The first thing I noticed was how quiet it was. The experience was more like visiting an operating room than attending a sporting event.
I’d never seen a boxing match before, figuring it was one of those things like Sammy Hagar, or Jack Daniels, the enjoyment of which is reliant on a scrotum, or an unhappy childhood.
But a friend invited me to the Chumash Casino to watch five boxing bouts —they laugh at you if you call them “games,” and it’s not a friendly laugh. Since I had never seen a man punch another man in the face — something everyone should really witness once — I accepted.
Approaching the arena, I steeled myself for the male-specific pandemonium I expected to find inside: hooting, chest-thumping, and the hurling of paper beer cups for no apparent reason. And let me say in all fairness that the image was not unarousing.
But neither was it accurate.
Inside, hundreds of people — including women, some of whom appeared to be there by choice — sat silently and politely, fixated on the ring. The only sound was the soft, but consistent, “poof” of a leather glove slapping a sweaty pec, or skidding across a glistening shoulder (again with the arousal).
In fact, you could say my expectations suffered a KO from the first round. Where I had imagined rage, there was control. Where I had envisioned savagery, there was courtesy. A mutual admiration between the opponents of this “noble art,” this “sweet science,” was evident in the way they hold each other up when they need a rest, and hoist each other up when they win. Given the task at hand, though, the respect is almost chilling — like a hunter with a deep reverence for his prey.
Thank goodness there were sparkly pants to distract us. I developed a fondness for the satiny bloomers, embroidered with charming nicknames like “El Perro.” One welterweight had pearls and fringe hanging from his boots. Who knew pugilistic couture could be so sassy?

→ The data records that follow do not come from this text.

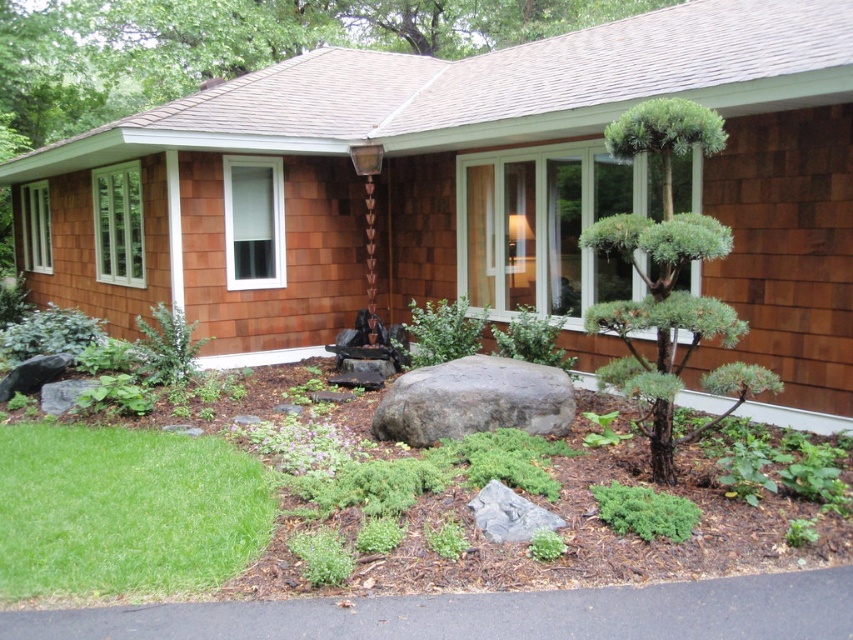 Consider the image. Does green grass at lower left appear on the right side of green needle-like at center?

No, green grass at lower left is not to the right of green needle-like at center.

At what (x,y) coordinates should I click in order to perform the action: click on green grass at lower left. Please return your answer as a coordinate pair (x, y). Looking at the image, I should click on (363, 506).

Does point (653, 497) lie in front of point (630, 147)?

Yes, it is.

Identify the location of green grass at lower left. (363, 506).

Between point (398, 516) and point (541, 369), which one is positioned behind?

The point (541, 369) is behind.

Is green grass at lower left smaller than gray rough boulder at center?

Correct, green grass at lower left occupies less space than gray rough boulder at center.

Does point (589, 458) come farther from viewer compared to point (566, 413)?

No, (589, 458) is in front of (566, 413).

Where is `green grass at lower left`? green grass at lower left is located at coordinates (363, 506).

Which is in front, point (727, 243) or point (373, 413)?

Positioned in front is point (727, 243).

Is green needle-like at center bigger than gray rough boulder at center?

Yes.

Is point (608, 136) closer to viewer compared to point (456, 371)?

Yes, point (608, 136) is in front of point (456, 371).

This screenshot has height=640, width=853. In order to click on green needle-like at center in this screenshot , I will do `click(666, 280)`. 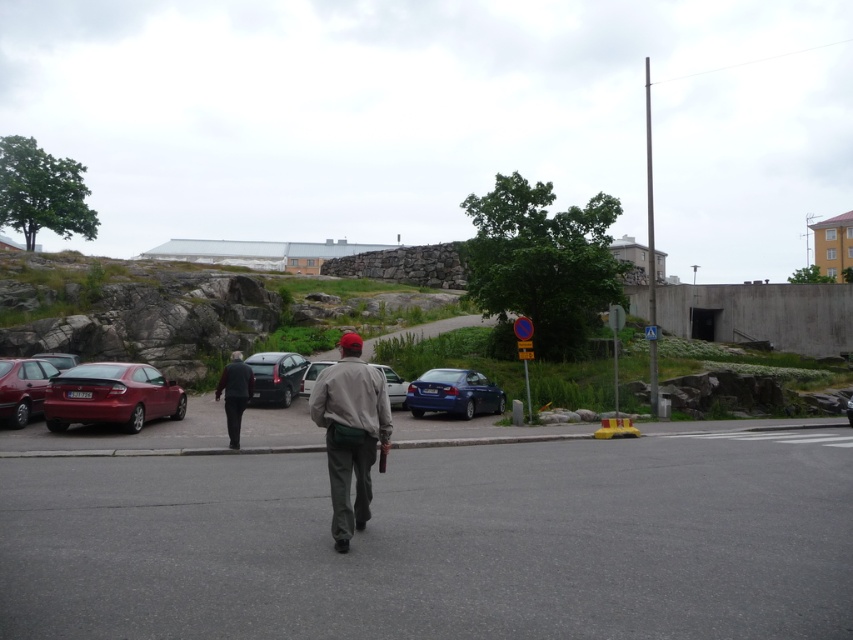 You are a photographer trying to capture a clear shot of the gray fabric jacket at center and the metallic blue sedan at center. Since the jacket is thinner than the sedan, which object might require a closer focus to ensure sharpness?

The gray fabric jacket at center is thinner than the metallic blue sedan at center, so the jacket might require closer focus to ensure sharpness because it has less depth compared to the sedan.

You are standing at the center of the paved road in the image. Looking towards the left side, you see a point marked at coordinates (22,388). What object in the scene corresponds to this point?

The shiny red sedan at left is represented by point (22,388). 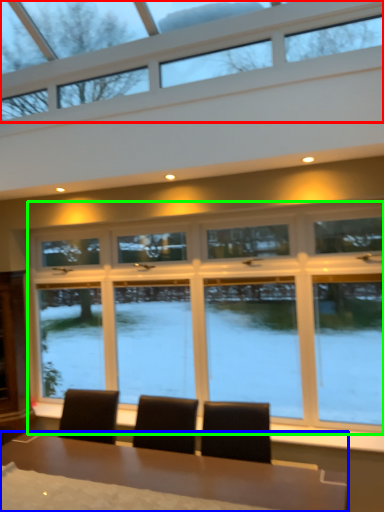 Question: Estimate the real-world distances between objects in this image. Which object is closer to window (highlighted by a red box), table (highlighted by a blue box) or window (highlighted by a green box)?

Choices:
 (A) table
 (B) window

Answer: (B)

Or patriotically sexy? The Ring Babes — a stable of nubile young women clad only in star-spangled bikinis and heels — parade around the ring between rounds. Supposedly they hoist signs over their heads that say what round it is, but this is unconfirmed because no one has ever bothered to look above their heads.
Boxing, though, isn’t all hard bodies and flashy costumes. It’s actually quite jarring to watch; ugly, even.
Backlit by an assault of klieg lights and sweat, dislodged mouth guards fly through the air. Between rounds, woozy players apply ice packs to their bruised ears, spit into funnels, and may receive verbal abuse or a smack in the head from a nervous coach.
Plus, there’s the blood. When a guy’s split eyebrow bleeds down his face and smears across his opponent’s white shorts, the injured boxer stops looking like a focused athlete and starts looking like a wounded human. An unfortunately employed man-child. A victim of society’s barbaric lust for base entertainment.
No one seems to smile at a boxing match. No matter who’s winning, there’s empathy on the face of every spectator, male or female, young or old, coach or fan, judge or sportscaster.
And that’s because boxing is personal. The sport isn’t played over a vast field or wide diamond; it’s negotiated within the bright, humid inches between two hopeful, diligent strangers. It’s not happening to a ball; it’s being waged on the flesh of two meticulously sculpted bodies.
Since that’s the case, I’d personally rather watch the Ring Babes have it out — a nice catfight where Raw Passion yanks Respect by the hair.
Call me a featherweight, but I think intent-to-maim should be aggravated and instinctual, rather than premeditated and emotionless.
At least when a chick decks another chick, you know it was cathartic for someone.